To your worship's house, sir?


ESCALUS.

To my house. Fare you well.


[Exit ELBOW.]


What's o'clock, think you?


JUSTICE.

Eleven, sir.


ESCALUS.

I pray you home to dinner with me.


JUSTICE.

I humbly thank you.


ESCALUS.

It grieves me for the death of Claudio;

But there's no remedy.


JUSTICE.

Lord Angelo is severe.


ESCALUS.

It is but needful:

Mercy is not itself that oft looks so;

Pardon is still the nurse of second woe:

But yet, - Poor Claudio! - There's no remedy.

Come, sir.


[Exeunt.]



SCENE II. Another room in the same.


[Enter PROVOST and a SERVANT.]


SERVANT.

He's hearing of a cause; he will come straight.

I'll tell him of you.


PROVOST.

Pray you do.


[Exit Servant.]


I'll know

His pleasure; may be he will relent. Alas,

He hath but as offended in a dream!

All sects, all ages, smack of this vice; and he

To die for it!


[Enter ANGELO.]


ANGELO.

Now, what's the matter, provost?


PROVOST.

Is it your will Claudio shall die to-morrow?


ANGELO.

Did not I tell thee yea? hadst thou not order?

Why dost thou ask again?


PROVOST.

Lest I might be too rash:

Under your good correction, I have seen

When, after execution, judgment hath

Repented o'er his doom.


ANGELO.

Go to; let that be mine:

Do you your office, or give up your place,

And you shall well be spared.


PROVOST.

I crave your honour's pardon:

What shall be done, sir, with the groaning Juliet?

She's very near her hour.


ANGELO.

Dispose of her

To some more fitter place; and that with speed.


[Re-enter Servant.]


SERVANT.

Here is the sister of the man condemned

Desires access to you.


ANGELO.

Hath he a sister?


PROVOST.

Ay, my good lord; a very virtuous maid,

And to be shortly of a sisterhood,

If not already.


ANGELO.

Well, let her be admitted.


[Exit Servant.]


See you the fornicatress be remov'd;

Let her have needful but not lavish means;

There shall be order for it.


[Enter Lucio and ISABELLA.]


PROVOST.

[Offering to retire.] Save your honour!


ANGELO.

Stay a little while. - [To ISABELLA.] You are welcome.
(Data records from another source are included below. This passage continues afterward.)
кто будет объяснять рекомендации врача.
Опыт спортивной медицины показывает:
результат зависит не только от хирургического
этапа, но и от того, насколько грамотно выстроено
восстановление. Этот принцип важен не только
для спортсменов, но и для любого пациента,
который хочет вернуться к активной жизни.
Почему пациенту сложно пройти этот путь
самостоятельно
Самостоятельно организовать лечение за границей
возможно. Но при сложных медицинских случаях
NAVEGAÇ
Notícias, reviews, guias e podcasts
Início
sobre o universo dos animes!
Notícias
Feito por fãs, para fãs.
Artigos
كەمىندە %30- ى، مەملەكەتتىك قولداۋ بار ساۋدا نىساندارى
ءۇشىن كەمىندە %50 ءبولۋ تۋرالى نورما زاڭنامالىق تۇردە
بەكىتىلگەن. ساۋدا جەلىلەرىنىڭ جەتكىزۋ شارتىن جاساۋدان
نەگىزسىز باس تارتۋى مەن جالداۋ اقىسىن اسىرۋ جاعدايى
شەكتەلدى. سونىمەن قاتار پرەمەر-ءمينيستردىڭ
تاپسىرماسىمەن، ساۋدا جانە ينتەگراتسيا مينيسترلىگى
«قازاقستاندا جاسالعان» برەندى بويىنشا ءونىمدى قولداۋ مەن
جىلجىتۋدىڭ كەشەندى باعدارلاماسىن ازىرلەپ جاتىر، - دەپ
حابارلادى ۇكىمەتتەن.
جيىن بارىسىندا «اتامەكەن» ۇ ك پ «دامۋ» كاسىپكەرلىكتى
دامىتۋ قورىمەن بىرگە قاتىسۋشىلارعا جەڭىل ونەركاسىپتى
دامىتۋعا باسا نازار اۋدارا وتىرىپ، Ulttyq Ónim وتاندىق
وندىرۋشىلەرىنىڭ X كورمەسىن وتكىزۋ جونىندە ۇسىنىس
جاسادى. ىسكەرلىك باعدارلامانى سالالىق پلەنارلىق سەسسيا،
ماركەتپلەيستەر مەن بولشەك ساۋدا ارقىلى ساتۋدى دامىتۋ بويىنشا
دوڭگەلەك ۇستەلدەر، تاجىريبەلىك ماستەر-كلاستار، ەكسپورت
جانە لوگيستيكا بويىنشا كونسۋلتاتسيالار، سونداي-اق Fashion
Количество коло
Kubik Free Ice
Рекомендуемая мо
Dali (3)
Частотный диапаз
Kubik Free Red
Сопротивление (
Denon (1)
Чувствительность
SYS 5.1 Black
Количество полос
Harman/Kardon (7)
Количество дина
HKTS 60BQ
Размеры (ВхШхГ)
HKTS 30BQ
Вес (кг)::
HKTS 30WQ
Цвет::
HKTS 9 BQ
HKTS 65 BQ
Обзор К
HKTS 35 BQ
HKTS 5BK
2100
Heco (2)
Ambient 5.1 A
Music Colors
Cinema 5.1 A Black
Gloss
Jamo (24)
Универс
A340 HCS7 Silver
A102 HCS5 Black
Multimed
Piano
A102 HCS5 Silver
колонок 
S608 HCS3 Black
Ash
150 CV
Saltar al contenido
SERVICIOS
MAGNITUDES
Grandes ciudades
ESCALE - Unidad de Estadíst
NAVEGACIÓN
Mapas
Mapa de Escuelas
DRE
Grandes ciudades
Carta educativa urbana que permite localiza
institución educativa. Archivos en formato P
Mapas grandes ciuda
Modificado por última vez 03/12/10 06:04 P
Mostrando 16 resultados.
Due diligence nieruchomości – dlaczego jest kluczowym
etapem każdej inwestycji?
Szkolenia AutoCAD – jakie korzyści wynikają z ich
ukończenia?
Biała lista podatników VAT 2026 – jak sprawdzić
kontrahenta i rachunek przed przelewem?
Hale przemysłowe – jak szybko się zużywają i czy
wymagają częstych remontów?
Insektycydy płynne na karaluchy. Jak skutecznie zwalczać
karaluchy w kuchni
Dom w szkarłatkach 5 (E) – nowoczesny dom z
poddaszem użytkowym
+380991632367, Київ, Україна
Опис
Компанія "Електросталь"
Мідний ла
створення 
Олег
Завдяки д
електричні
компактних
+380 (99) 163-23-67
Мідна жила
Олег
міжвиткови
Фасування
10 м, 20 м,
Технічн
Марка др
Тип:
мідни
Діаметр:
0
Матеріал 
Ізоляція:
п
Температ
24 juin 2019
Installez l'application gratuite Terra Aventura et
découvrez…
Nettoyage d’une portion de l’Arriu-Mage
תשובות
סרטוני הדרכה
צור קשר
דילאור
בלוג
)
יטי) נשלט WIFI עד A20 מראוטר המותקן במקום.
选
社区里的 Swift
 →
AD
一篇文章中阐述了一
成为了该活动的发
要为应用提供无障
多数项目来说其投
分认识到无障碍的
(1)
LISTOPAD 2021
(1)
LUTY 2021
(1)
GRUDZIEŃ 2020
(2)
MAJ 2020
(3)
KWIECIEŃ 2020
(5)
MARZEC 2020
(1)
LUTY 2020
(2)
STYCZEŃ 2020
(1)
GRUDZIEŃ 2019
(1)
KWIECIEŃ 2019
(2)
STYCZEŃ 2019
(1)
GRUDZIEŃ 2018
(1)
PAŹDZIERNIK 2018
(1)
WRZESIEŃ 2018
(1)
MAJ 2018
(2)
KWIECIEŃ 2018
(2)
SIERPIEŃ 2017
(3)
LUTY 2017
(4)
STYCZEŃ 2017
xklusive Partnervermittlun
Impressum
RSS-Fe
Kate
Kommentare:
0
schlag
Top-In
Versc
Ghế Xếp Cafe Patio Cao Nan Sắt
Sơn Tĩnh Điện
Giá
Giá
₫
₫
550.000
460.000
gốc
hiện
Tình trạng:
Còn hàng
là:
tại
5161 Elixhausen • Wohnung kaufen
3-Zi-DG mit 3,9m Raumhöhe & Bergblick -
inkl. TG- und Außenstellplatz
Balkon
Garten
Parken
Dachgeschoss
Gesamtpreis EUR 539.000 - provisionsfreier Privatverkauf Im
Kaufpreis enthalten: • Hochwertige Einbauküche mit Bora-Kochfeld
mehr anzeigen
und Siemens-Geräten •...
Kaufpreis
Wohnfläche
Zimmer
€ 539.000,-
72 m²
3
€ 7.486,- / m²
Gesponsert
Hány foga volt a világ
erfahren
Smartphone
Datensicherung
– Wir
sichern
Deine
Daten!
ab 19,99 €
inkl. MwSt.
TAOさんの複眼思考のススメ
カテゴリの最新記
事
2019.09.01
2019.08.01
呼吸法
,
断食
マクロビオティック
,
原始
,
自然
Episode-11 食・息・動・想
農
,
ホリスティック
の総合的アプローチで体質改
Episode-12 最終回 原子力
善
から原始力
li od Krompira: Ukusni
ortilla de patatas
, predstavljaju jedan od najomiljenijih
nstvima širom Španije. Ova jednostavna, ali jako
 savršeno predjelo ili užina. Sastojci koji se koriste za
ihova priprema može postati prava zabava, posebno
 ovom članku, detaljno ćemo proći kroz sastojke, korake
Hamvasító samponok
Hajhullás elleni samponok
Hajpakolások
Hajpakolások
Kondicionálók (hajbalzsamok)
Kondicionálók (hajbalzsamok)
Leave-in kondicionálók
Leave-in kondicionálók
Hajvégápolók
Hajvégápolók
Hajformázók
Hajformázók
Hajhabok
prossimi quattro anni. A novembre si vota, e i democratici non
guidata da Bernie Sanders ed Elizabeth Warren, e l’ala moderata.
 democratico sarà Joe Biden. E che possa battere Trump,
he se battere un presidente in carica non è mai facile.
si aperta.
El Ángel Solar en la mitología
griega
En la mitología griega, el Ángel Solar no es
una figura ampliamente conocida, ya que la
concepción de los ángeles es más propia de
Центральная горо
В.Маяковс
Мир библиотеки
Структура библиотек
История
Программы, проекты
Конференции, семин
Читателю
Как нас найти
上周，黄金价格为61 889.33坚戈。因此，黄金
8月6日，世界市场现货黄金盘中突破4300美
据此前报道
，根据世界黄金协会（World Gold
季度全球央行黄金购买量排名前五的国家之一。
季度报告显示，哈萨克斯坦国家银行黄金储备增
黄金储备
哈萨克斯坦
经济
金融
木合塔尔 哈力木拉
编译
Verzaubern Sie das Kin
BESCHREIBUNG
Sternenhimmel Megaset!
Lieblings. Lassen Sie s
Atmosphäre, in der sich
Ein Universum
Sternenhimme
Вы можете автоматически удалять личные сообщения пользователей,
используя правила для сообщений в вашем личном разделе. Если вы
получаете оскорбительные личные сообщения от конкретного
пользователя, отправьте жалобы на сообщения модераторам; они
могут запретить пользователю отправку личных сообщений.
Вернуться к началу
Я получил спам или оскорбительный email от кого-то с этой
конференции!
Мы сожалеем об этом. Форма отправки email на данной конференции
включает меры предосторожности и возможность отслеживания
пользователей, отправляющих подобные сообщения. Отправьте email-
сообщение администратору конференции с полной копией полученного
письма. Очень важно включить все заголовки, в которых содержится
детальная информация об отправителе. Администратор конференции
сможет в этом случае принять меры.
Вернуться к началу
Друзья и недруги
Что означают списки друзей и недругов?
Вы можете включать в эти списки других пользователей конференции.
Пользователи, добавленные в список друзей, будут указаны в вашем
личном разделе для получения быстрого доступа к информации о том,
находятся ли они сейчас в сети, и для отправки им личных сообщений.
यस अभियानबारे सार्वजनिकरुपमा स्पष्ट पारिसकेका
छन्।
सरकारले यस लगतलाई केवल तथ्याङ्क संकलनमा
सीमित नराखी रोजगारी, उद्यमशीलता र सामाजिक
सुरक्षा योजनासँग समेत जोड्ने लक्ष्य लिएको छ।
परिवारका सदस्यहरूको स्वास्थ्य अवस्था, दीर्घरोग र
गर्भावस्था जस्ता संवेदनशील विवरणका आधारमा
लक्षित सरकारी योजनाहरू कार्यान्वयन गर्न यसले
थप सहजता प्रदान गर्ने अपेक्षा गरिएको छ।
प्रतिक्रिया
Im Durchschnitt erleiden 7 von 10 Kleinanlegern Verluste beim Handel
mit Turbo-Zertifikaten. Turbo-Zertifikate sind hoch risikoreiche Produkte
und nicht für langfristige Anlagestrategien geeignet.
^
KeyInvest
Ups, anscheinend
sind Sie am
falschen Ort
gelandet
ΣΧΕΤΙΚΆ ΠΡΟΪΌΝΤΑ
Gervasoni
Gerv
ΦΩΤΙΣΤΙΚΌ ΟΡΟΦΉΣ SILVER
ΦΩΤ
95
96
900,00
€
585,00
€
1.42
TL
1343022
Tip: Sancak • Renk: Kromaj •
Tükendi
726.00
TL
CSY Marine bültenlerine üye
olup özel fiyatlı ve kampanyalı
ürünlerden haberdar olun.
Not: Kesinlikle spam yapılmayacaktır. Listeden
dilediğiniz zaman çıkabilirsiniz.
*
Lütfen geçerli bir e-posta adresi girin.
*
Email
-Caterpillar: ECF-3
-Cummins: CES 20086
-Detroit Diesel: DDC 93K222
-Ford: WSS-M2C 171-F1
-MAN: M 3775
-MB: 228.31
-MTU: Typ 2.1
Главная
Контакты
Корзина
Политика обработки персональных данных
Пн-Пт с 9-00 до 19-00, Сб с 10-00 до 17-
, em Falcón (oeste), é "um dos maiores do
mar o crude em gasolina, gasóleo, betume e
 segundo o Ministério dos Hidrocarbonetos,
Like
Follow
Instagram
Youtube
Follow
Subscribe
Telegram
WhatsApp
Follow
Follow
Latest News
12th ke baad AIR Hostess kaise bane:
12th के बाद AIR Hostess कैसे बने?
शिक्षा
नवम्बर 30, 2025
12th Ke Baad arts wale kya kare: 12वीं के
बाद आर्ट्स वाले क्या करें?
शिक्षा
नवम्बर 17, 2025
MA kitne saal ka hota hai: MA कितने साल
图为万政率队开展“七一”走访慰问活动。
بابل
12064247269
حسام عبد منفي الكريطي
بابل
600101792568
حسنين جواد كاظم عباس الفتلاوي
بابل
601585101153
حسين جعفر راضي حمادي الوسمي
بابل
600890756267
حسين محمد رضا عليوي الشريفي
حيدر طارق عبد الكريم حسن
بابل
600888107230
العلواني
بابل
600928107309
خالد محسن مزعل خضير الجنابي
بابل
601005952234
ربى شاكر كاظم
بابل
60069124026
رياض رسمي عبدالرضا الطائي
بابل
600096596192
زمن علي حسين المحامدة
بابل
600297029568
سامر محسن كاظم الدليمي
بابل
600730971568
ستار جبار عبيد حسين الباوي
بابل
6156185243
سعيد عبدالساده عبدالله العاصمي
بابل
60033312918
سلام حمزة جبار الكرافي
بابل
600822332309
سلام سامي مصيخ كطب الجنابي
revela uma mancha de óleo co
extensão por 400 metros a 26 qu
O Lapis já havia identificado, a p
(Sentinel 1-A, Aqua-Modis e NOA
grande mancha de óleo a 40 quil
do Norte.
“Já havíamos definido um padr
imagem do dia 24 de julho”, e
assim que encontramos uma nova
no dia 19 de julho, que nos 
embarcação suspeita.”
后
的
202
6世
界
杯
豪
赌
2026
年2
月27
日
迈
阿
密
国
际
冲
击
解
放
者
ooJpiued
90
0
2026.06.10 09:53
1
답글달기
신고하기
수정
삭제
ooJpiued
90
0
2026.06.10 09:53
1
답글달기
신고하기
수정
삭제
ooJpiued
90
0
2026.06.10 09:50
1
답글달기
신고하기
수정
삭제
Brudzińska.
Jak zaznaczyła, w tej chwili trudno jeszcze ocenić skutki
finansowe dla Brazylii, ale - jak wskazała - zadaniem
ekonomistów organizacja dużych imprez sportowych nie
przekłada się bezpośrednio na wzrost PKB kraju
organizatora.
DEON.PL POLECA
What's

your will?


ISABELLA.

I am a woeful suitor to your honour,

Please but your honour hear me.


ANGELO.

Well; what's your suit?


ISABELLA.

There is a vice that most I do abhor,

And most desire should meet the blow of justice;

For which I would not plead, but that I must;

For which I must not plead, but that I am

At war 'twixt will and will not.


ANGELO.

Well; the matter?


ISABELLA.

I have a brother is condemn'd to die;

I do beseech you, let it be his fault,

And not my brother.


PROVOST.

Heaven give thee moving graces.


ANGELO.

Condemn the fault and not the actor of it!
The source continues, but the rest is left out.